The 3 Architectures for Reusable LLM Tools
How you define tools is an architectural choice with trade-offs between control, development speed, and portability.
To make an LLM truly useful, you need to give it tools (ways to interact with APIs, databases, and the real world). How you define those tools is an architectural choice with trade-offs between control, development speed, and portability.
The three main paths:
Direct SDKs: The low-level, high-control route
Higher-Level Libraries: The abstracted, developer-friendly route.
MCP Servers: The decoupled, maximum-portability route.
1. Direct SDK: Maximum Control
Import a model provider's library (openai, gemini, etc.) and write the tool definitions using the native syntax.
Pros:
Control: You can tweak every parameter and know exactly what the model gets
Features: You get features instantly without waiting for library support.
No Extra Dependencies: You're only relying on the provider's official SDK.
Cons:
High Boilerplate: Requires a lot of code and complex dictionary structures
Vendor Lock-in: Each sdk has different syntax. Supporting multiple models means writing and maintaining multiple versions of your tool logic.
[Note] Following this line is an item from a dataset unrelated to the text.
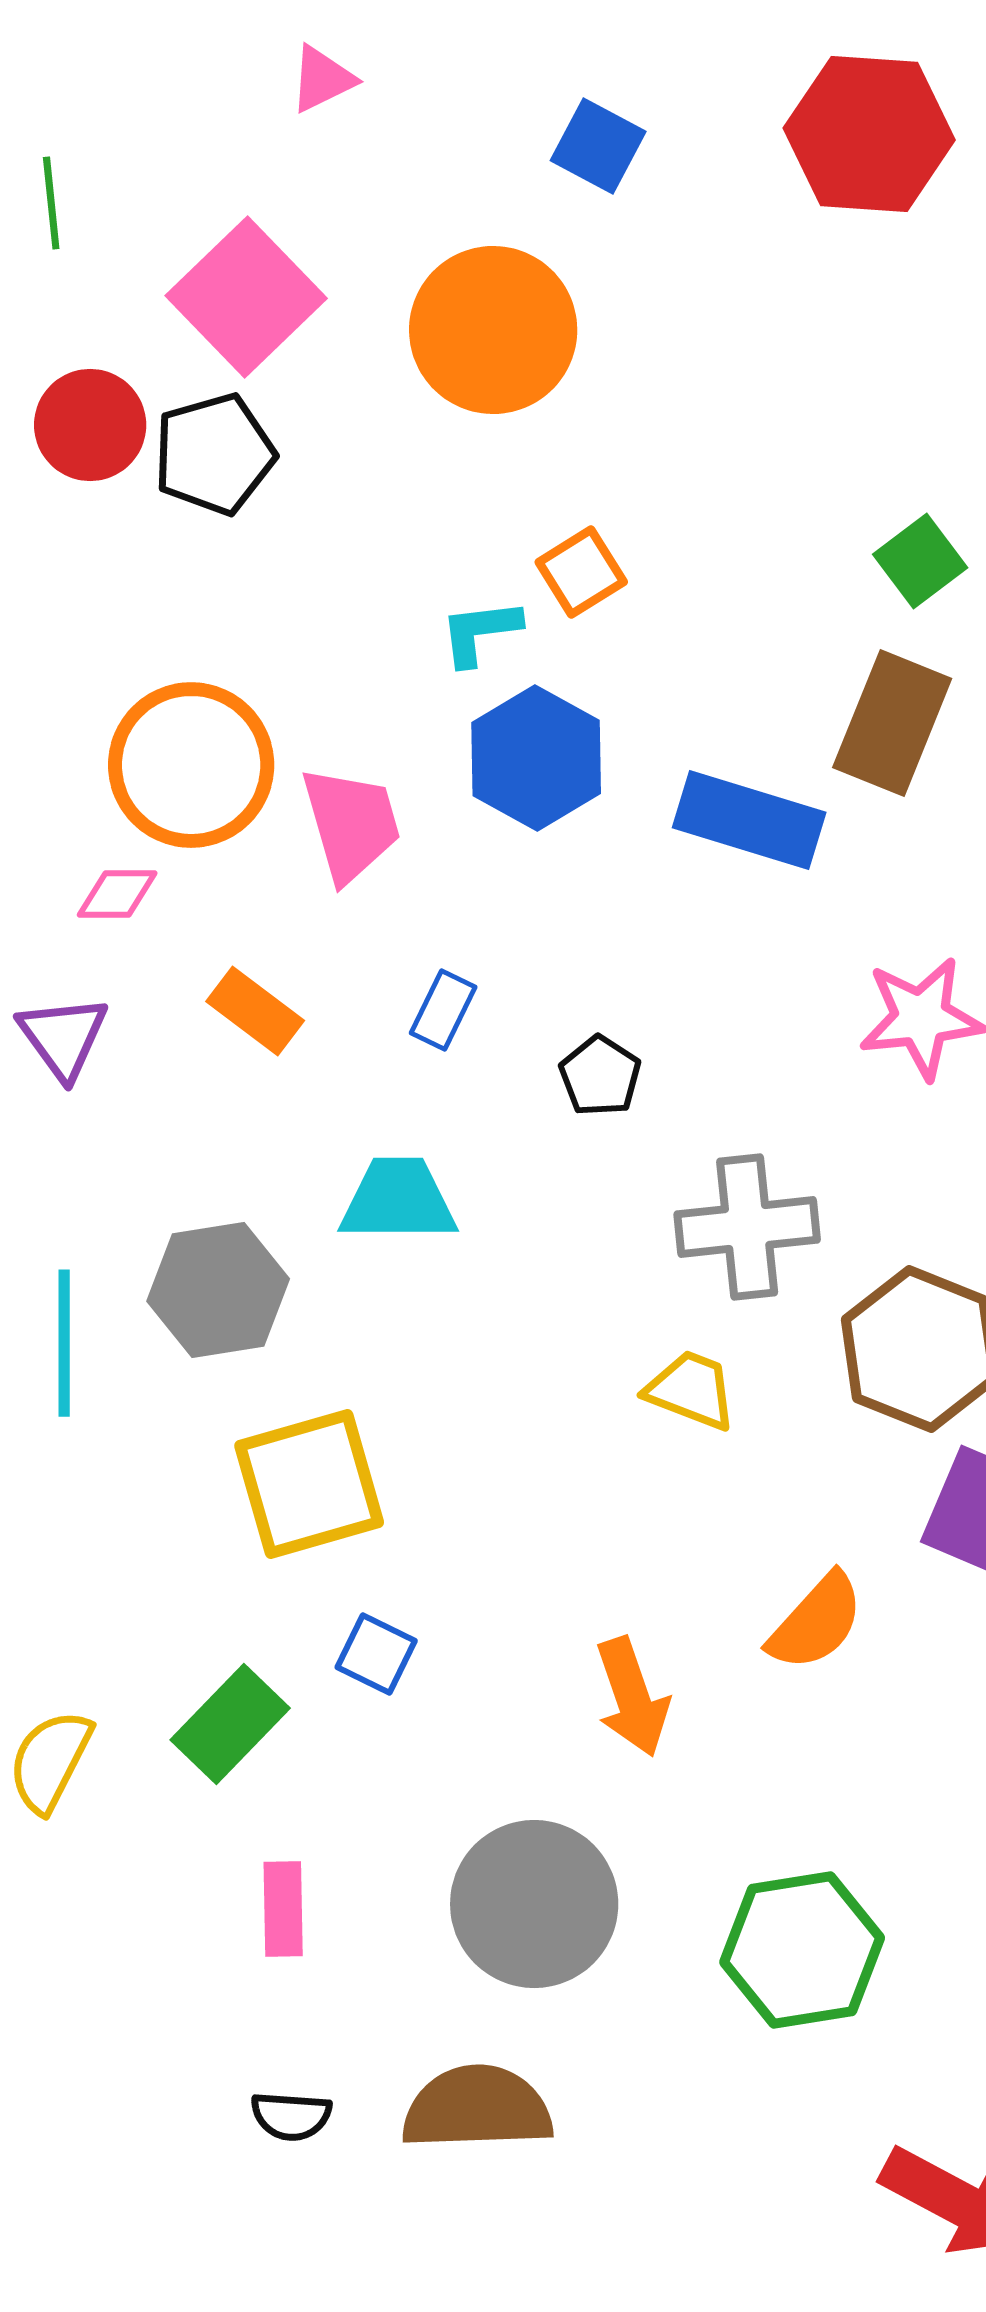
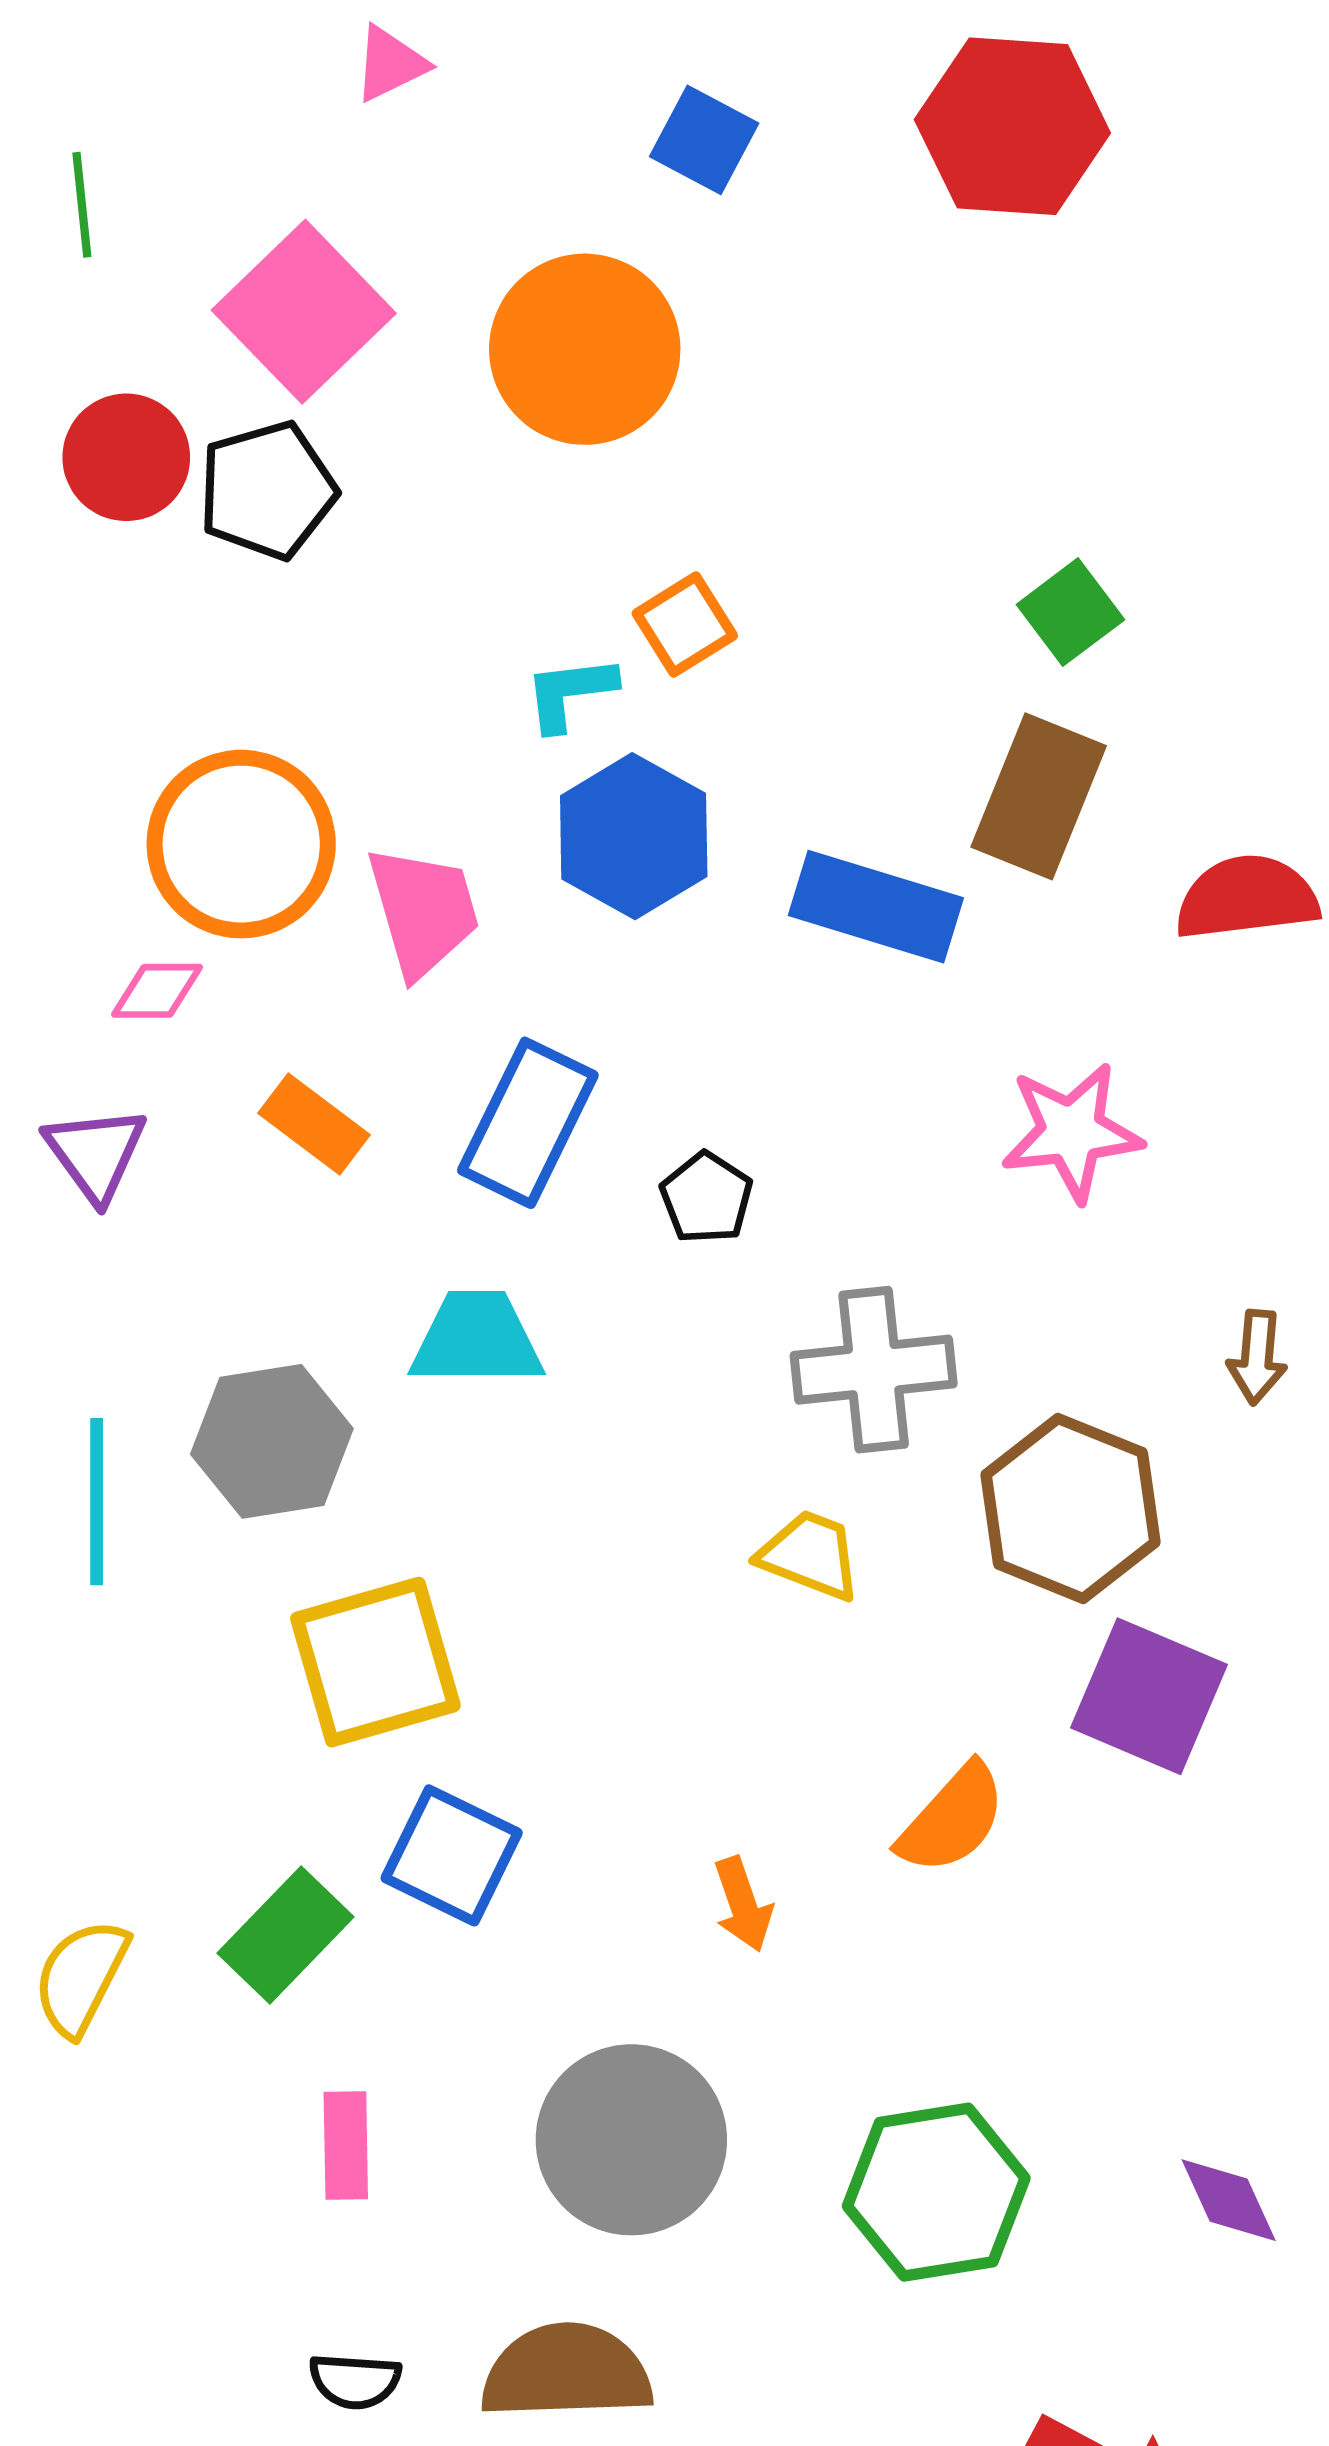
blue rectangle: (443, 1010) -> (528, 1123), size x1.8
blue square: (376, 1654) -> (452, 1855), size x1.5
orange arrow: (632, 1697) -> (743, 1904), size x0.7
Tightly Coupled: Your tools are bound to your application code. Using them elsewhere means copy-pasting or refactoring into a separate library.
When to use it:
When you need the latest, most granular features and maximum control. This is not required for most commercial applications
When you will be doing extensive work and want to build your own abstractions that you can control and understand
Seeing the exact details of what is sent to the model is critical because your product is predominantly an AI product
2. Higher-Level Libraries: Maximum Efficiency
Frameworks like Simon's llm toolbox, and others, seek to provide a simplified interface for defining tools that work across different models.
Pros:
Simple: The code is simple and concise, often simple python functions.
Provider Agnostic: One tool definition for OpenAI, Google, Claude, etc.
Less Boilerplate: Reduces repetitive code
Cons:
Abstraction Lag: You might have to wait for a library to support a new feature
Less Control: Abstraction hides some low-level details which can be critical
Added Dependency: Dependencies always have a cost
When to use it: For most application development. The trade-off is slightly less control for developer speed and code simplicity. Choosing a simple, lightweight library (like `llm`) mitigates a lot of the risk of low-level details being hidden.
3. The MCP Server Approach: Maximum Portability
With MCP, you build a simple server that exposes your tools over a standardized API. Your LLM application (or any LLM application) can then call this server to use its tools.
Pros:
Decoupling: Your tools live separate from your application and you can update, test, and deploy them without touching your main app.
Plug-and-Play: Any agent that speaks MCP can use your tools. This can be useful for two reasons:
Clients or beta testers can use your tools in their preferred environment
You can try your tools in other interfaces (cursor, CC, etc.) to experiment
Language Agnostic: Your main application might be in Python, but your data processing tool could be written in Go or Rust.
Cons:
Architectural Complexity: A separate microservice means more complexity
Network Latency: Often slightly more latency due to going over a network
Protocol Adherence: You must conform to a specific protocol standard
When to use it: When tools need to be shared across teams and applications
Which Path Should You Choose?
The "right" choice depends entirely on your project's needs.